Aim of the exercise:
In the entries below, repeat only the lines between those holding "медали. Вместе мы" and "chlore, pH, dureté", inclusive. Leave pictures out.

######

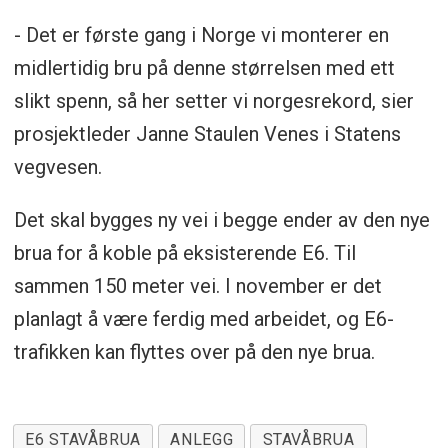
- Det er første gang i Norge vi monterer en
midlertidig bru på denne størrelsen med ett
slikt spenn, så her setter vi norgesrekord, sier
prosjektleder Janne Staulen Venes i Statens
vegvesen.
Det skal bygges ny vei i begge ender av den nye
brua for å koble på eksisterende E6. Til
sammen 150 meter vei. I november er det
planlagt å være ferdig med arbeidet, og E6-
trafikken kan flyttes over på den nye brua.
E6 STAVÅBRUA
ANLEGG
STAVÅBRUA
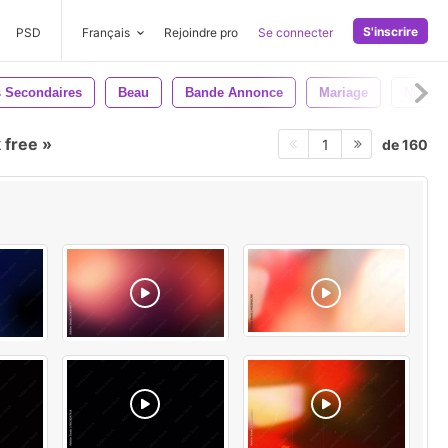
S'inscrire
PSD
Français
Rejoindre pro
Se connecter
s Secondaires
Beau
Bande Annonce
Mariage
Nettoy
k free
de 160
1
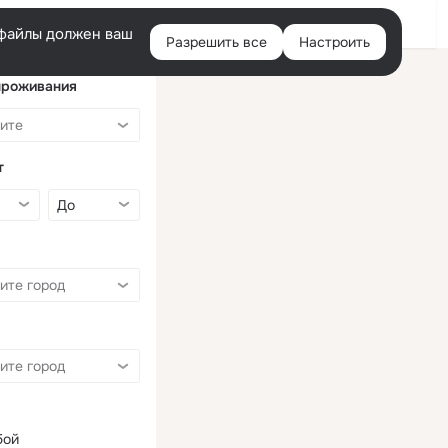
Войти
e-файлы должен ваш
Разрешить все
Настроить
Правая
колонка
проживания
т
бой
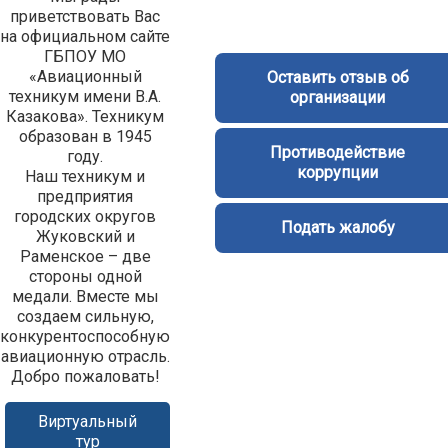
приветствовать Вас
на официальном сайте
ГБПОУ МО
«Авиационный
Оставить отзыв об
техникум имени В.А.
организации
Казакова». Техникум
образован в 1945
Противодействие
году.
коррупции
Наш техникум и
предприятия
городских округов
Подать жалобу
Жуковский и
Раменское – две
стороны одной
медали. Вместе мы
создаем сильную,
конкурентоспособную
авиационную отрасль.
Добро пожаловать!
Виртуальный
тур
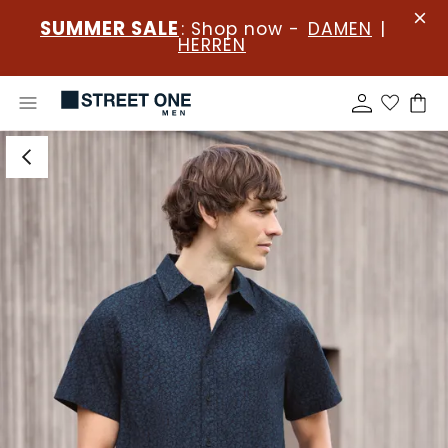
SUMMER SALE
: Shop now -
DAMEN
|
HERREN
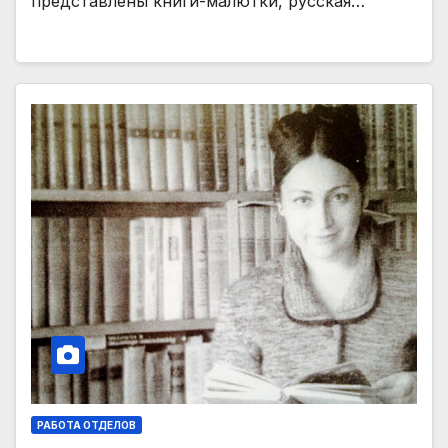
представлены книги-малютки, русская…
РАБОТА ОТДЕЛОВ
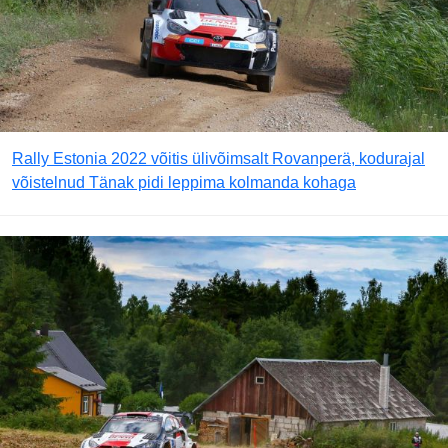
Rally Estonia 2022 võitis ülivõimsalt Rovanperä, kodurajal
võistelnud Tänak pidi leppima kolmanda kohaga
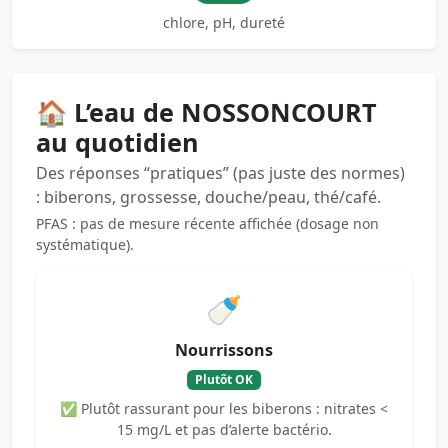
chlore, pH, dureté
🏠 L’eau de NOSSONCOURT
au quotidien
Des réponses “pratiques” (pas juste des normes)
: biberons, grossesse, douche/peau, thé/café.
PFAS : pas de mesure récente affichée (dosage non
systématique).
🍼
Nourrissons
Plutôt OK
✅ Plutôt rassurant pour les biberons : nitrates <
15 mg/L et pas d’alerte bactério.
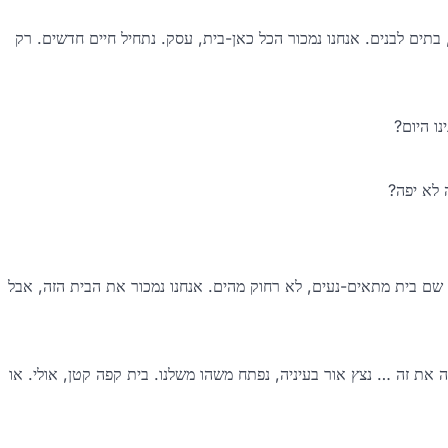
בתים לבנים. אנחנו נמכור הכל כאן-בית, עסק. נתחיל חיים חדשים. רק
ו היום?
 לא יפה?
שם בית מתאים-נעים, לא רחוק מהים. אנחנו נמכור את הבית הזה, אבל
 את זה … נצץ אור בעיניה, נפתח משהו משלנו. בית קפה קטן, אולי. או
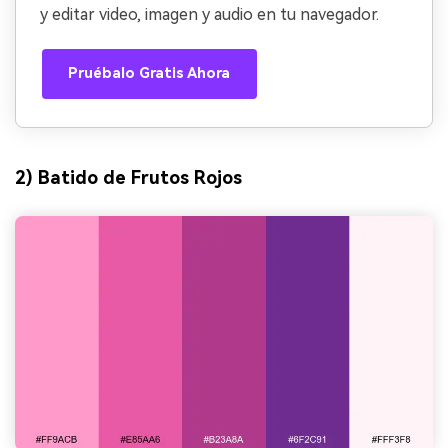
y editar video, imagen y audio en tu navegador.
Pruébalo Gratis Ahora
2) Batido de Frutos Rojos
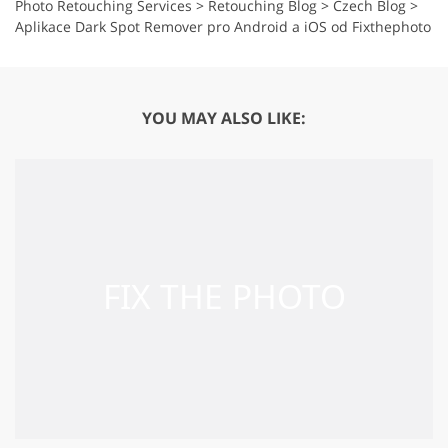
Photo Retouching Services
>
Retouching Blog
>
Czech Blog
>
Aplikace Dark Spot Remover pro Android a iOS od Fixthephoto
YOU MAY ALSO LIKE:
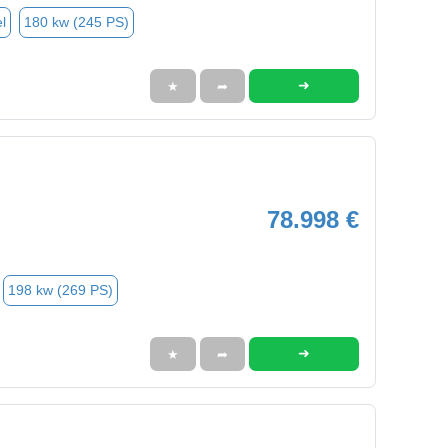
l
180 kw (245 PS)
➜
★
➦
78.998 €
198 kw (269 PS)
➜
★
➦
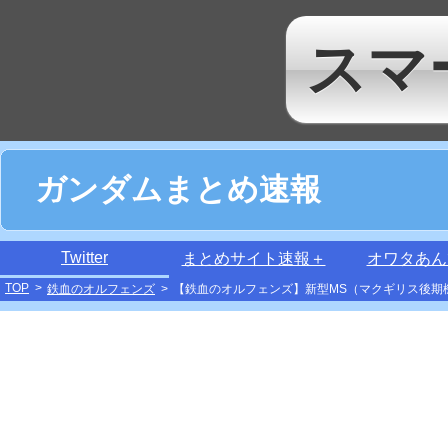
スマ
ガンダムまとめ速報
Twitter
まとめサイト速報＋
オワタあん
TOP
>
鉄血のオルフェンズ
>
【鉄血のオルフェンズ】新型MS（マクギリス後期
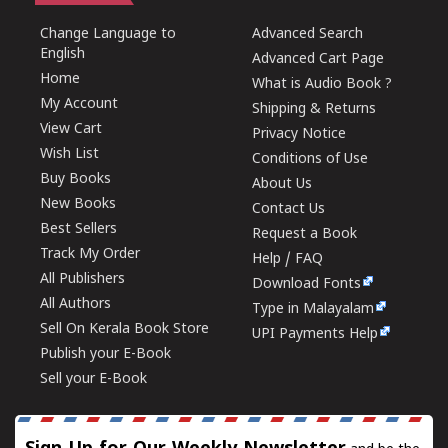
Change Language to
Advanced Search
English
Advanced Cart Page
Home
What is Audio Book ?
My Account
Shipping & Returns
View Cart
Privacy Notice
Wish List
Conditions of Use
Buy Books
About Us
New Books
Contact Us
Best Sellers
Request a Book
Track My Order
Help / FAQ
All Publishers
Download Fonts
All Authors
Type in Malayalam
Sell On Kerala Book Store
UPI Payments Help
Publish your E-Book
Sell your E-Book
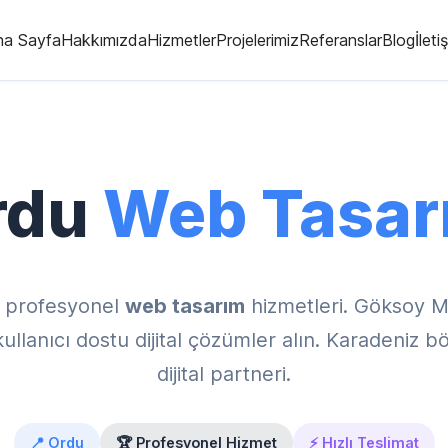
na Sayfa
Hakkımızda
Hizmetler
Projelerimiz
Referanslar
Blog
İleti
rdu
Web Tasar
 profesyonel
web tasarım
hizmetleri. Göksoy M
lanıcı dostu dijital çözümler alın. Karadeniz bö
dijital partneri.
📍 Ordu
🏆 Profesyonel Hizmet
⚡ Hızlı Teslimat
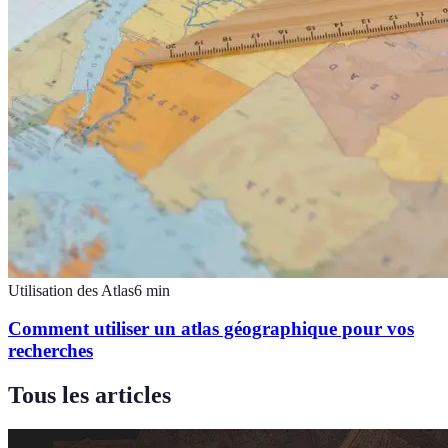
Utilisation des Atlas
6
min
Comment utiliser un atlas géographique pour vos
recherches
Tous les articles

######

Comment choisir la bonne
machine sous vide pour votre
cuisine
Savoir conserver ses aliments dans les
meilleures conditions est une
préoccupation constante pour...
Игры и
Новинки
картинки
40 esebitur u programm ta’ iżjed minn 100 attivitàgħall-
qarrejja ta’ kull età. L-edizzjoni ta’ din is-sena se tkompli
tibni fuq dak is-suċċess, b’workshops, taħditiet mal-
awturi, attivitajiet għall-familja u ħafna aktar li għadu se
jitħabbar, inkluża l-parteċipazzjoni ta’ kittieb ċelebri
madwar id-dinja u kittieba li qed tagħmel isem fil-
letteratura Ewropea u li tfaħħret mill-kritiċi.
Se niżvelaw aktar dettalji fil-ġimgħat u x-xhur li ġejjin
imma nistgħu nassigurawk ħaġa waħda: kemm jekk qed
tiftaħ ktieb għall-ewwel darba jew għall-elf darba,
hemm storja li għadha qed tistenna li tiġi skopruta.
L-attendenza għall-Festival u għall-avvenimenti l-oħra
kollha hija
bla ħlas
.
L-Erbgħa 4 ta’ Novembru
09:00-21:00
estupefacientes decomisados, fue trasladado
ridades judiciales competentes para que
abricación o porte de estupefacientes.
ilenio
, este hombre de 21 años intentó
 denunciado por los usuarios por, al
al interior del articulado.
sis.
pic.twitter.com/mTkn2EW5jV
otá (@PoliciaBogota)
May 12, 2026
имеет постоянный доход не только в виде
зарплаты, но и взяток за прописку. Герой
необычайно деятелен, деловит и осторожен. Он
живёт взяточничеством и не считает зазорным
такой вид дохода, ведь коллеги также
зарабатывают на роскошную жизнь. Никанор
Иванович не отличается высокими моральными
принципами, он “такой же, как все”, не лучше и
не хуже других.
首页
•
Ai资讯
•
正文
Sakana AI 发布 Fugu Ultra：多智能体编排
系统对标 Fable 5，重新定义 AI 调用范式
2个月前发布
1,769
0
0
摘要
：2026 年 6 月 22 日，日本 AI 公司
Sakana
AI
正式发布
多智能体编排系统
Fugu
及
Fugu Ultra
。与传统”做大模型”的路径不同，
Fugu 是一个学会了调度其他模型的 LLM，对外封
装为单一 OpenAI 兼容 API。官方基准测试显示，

######

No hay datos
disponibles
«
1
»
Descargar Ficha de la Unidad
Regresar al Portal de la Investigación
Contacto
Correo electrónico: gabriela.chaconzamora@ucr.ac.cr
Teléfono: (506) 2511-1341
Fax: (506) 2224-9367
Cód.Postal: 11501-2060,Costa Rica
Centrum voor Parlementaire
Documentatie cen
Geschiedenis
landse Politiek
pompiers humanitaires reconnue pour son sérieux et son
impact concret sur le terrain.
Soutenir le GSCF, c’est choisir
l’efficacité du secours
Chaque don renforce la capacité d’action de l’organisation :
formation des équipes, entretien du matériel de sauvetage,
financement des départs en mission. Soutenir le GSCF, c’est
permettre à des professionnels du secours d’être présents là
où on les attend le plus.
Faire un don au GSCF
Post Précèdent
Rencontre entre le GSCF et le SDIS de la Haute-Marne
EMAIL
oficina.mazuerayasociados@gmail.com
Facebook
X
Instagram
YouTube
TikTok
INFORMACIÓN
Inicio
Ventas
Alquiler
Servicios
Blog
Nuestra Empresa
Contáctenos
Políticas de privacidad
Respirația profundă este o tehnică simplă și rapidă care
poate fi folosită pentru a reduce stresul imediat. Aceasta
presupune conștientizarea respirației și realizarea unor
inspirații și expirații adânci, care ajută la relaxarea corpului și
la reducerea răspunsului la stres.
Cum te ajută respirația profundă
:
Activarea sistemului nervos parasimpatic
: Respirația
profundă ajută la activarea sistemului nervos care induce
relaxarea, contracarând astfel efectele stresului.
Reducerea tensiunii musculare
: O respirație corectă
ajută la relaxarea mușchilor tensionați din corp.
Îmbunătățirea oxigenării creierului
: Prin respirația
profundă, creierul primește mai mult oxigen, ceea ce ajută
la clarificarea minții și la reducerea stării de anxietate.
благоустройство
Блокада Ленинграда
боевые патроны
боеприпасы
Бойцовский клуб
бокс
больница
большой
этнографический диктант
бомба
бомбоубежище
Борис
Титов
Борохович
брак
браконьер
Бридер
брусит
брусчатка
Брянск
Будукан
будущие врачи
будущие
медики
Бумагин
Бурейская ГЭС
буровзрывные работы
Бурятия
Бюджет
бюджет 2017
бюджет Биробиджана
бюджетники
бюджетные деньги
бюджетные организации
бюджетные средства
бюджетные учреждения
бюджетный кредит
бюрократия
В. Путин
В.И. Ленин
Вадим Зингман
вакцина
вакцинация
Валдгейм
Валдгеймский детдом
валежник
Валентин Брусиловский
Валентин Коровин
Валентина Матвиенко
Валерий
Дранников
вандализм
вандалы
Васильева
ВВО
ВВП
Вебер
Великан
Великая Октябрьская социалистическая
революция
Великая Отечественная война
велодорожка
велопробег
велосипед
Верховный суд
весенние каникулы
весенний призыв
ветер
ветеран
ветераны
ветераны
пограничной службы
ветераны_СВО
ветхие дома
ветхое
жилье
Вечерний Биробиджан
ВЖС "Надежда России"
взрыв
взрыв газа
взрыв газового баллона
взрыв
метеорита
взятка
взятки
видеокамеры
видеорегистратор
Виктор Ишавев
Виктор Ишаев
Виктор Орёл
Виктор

######

Answer to this exercise:
медали. Вместе мы
создаем сильную,
конкурентоспособную
авиационную отрасль.
Добро пожаловать!
Виртуальный
тур
SUMMER SALE
: Shop now -
DAMEN
|
HERREN
представлены книги-малютки, русская…
РАБОТА ОТДЕЛОВ
Rally Estonia 2022 võitis ülivõimsalt Rovanperä, kodurajal
võistelnud Tänak pidi leppima kolmanda kohaga
chlore, pH, dureté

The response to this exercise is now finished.